The ornate golden aron/ark, with ornate parochet/curtain.

I had initially thought the liturgy there was Sefardic, but it's not; they follow their own liturgical rite, Minhag Bnei Roma (a.k.a. minhag Italki.) We had the chance to leaf through a siddur, which was neat; the bulk of the liturgy is familiar, but then there are things I'd never seen before. In the Shabbat ma'ariv aravim blessing (the blessing praising God Who brings on the evenings), the text describes God in words that aren't part of the Shabbat liturgy I know: "אשר כלה מעשיו ביום השביעי. ויקראוהו שבת קודש. מערב עד ערב (התקין) מנוחה לעמו ישראל בקדשתו / Who completed His work on the seventh day; and He called Shabbat holy, and brought on the evening; and gave rest to His people Israel, for His holiness." That language is said to date back to the Second Temple era, but it's new to me. To a liturgy geek like me, that's totally fascinating. So I decided to go to the Italian shul on my last Shabbat morning in Jerusalem.

When I arrived at 8:30, a small handful of men were speaking Italian downstairs. I went up to the women's gallery and peered down at them through the ornate wooden grille. We were most of the way through psukei d'zimrah (the set of psalms recited at the beginning of the service) before I realized the grille was on a hinge and was meant to be pushed outwards to allow a space through which one can look down on the action below.

The melodies were completely unfamiliar to me. The first part of the service was led by a man with curly hair and beard, and much of it was in a kind of call-and-response pattern (the man sitting behind him, cleanshaven, did the responding.) The man leading the psalms chanted so fast, and elided words so constantly, that I was proud of myself when I managed to follow along in the siddur!

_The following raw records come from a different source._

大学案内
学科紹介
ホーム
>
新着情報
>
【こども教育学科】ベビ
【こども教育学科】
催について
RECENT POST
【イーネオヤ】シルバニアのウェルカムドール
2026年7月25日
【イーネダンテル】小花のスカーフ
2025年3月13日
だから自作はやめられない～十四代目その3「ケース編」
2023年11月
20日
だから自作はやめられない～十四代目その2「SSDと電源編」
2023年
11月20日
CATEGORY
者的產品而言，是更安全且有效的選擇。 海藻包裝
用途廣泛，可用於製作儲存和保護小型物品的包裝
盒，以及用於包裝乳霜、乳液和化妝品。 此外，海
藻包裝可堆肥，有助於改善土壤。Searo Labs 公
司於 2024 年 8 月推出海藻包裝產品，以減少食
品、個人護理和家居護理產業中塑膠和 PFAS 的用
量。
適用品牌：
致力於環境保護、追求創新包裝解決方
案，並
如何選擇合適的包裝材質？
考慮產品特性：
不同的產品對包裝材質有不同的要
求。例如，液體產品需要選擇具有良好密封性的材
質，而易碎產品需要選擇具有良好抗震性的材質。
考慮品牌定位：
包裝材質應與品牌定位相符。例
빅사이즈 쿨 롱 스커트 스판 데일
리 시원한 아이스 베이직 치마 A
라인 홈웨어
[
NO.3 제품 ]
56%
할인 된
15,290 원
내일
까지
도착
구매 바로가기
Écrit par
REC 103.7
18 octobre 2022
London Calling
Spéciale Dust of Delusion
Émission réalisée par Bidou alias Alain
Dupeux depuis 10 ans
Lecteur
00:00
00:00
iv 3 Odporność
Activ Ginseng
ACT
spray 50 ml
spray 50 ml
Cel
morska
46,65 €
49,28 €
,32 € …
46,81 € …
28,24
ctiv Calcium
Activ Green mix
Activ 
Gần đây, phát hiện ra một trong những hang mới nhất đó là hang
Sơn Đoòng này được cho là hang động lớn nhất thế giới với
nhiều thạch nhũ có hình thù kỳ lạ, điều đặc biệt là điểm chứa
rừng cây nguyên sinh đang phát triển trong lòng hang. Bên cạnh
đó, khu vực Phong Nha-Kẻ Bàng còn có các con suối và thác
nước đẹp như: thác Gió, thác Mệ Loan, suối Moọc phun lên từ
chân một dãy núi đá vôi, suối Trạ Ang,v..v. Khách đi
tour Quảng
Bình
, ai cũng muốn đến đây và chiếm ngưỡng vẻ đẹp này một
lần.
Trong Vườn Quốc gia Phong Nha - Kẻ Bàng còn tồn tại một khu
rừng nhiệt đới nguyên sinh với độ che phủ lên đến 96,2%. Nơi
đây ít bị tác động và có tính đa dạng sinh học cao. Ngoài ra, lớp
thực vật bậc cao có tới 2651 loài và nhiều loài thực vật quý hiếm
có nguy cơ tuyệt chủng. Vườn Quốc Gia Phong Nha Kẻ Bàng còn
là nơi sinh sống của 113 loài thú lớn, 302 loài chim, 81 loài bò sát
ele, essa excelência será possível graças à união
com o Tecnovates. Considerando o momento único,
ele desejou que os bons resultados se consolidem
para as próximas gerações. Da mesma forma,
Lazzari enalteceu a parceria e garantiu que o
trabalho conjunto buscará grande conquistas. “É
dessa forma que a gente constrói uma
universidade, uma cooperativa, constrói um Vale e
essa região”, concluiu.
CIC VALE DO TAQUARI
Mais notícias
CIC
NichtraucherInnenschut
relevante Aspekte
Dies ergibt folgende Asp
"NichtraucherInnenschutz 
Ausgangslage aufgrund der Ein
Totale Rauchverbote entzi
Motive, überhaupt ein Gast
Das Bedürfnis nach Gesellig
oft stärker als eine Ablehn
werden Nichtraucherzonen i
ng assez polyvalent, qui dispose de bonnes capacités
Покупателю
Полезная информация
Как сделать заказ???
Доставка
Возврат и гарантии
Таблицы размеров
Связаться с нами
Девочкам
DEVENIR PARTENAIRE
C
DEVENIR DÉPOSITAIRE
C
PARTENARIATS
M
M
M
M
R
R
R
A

A new shaliach tzibbur (prayer leader) stepped up at nishmat kol chai ("The breath of all life blesses Your name..."), and this one stood at the amud, the Torah reading table, which is up a few steps from the sanctuary floor and is located toward the rear of the sanctuary. At bar'chu (the call to prayer) a third shaliach stepped up to lead, also from the amud. The singing got interesting for me again during Hallel (the set of psalms recited on festivals, including Rosh Chodesh / new moon) -- by that point the shul was nearly full downstairs, and pretty crowded upstairs also, and the men's voices rang out with vigor. Again, the melodic lines were unfamiliar to me, but I was able to pick them up and quietly sing along.

When the Torahs were removed from the ark, I got the chance to see something I'd never seen before.

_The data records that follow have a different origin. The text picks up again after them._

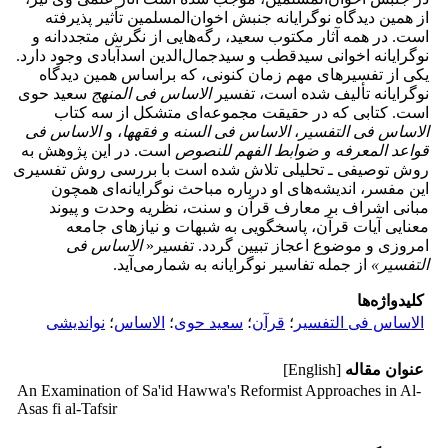
از همین دیدگاه نوگرایانه جنبش اخوان‌المسلمین تأثیر پذیرفته
است. در همه آثار مکتوب سعید، رگه‌هایی از نگرش متجددانه و
نوگرایانه اخوانی سیدقطب و سیدجمال‌الدین اسدآبادی وجود دارد.
یکی از تفسیرهای مهم زمان کنونی، که براساس همین دیدگاه
نوگرایانه تألیف شده است، تفسیر
الاساس فی المنهج
سعید حوی
است. کتابی که در حقیقت مجموعه‌ای متشکل از سه کتاب
الاساس فی التفسیر
،
الاساس فی السنه و فقهها
، و
الاساس فی
قواعد المعرفه و ضوابط الفهم للنصوص
است. در این پژوهش به
روش توصیفی ـ تحلیلی تلاش شده است با بررسی روش تفسیری
این مفسر، اندیشه‌های او درباره مباحث نوگرایانه‌ای همچون
مبانی اشراف بر معارف قرآن و سنت، نظریه وحدت و پیوند
معنایی آیات قرآن، پاسخگویی به شبهات و نیازهای جامعه
امروزی و موضوع اعجاز تبیین گردد. تفسیر«
الاساس فی
التفسیر»
از جمله تفاسیر نوگرایانه به شمارمی‌آید.
کلیدواژه‌ها
الاساس فی التفسیر
؛
قرآن
؛
سعید حوی
؛
الاساس
؛
نواندیشی
عنوان مقاله
[English]
An Examination of Sa'id Hawwa's Reformist Approaches in Al-
Asas fi al-Tafsir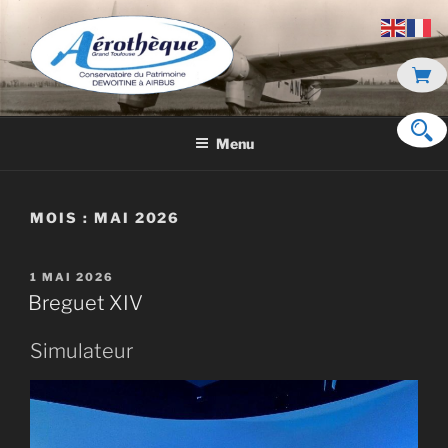
Aller
au
contenu
principal
DE DEWOITINE À AIRBUS
Menu
MOIS :
MAI 2026
PUBLIÉ
1 MAI 2026
LE
Breguet XIV
Simulateur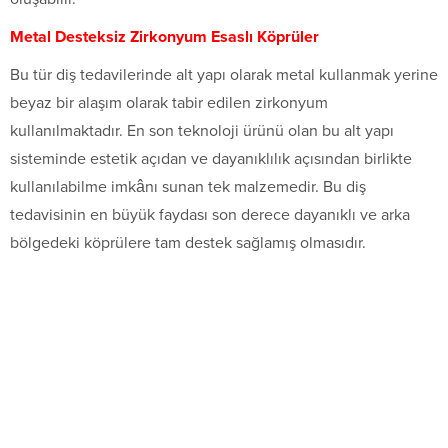
Metal Desteksiz Zirkonyum Esaslı Köprüler
Bu tür diş tedavilerinde alt yapı olarak metal kullanmak yerine
beyaz bir alaşım olarak tabir edilen zirkonyum
kullanılmaktadır. En son teknoloji ürünü olan bu alt yapı
sisteminde estetik açıdan ve dayanıklılık açısından birlikte
kullanılabilme imkânı sunan tek malzemedir. Bu diş
tedavisinin en büyük faydası son derece dayanıklı ve arka
bölgedeki köprülere tam destek sağlamış olmasıdır.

The Torah reading table, with the grille of the women's balcony above it.

Once the scroll was opened (all of its ornaments removed and placed on the metal spikes provided for holding crowns and breastplate; golden velvet dress lifted off) it needed to be unwrapped further; it was swaddled in brocade, one layer of which was never removed (giving the impression that the scroll itself, which was brown with age, was backed with rich cloth). And then the long silver bar which you see in the photo above, across the front of the reading table, was affixed to the rollers of the scroll -- holding it braced open -- and two people together raised it and turned in a circle, showing the Torah to the assembled crowd. We'd heard about this during our tour, but it was kind of hard for me to picture; seeing it happen was really neat.

Late in the Torah service, I quietly slipped out. I didn't get home from Reb Ruth's until one in the morning, and didn't fall asleep until two, so waking up at 7:30 to go to shul required a major act of will. By late in the Torah service, I was starting to glaze over, and I decided that my need for Shabbat to be restful trumped my need to experience the rest of the Italian service.

I like to imagine, now, that should I ever be in Italy on Shabbat -- in a town where davening still happens (unlike Perugia where we were this spring!) -- I could attend an Italian rite synagogue and feel almost like an old-timer. Anyway: it was a nifty way to spend my last Shabbat morning in Yerushalayim.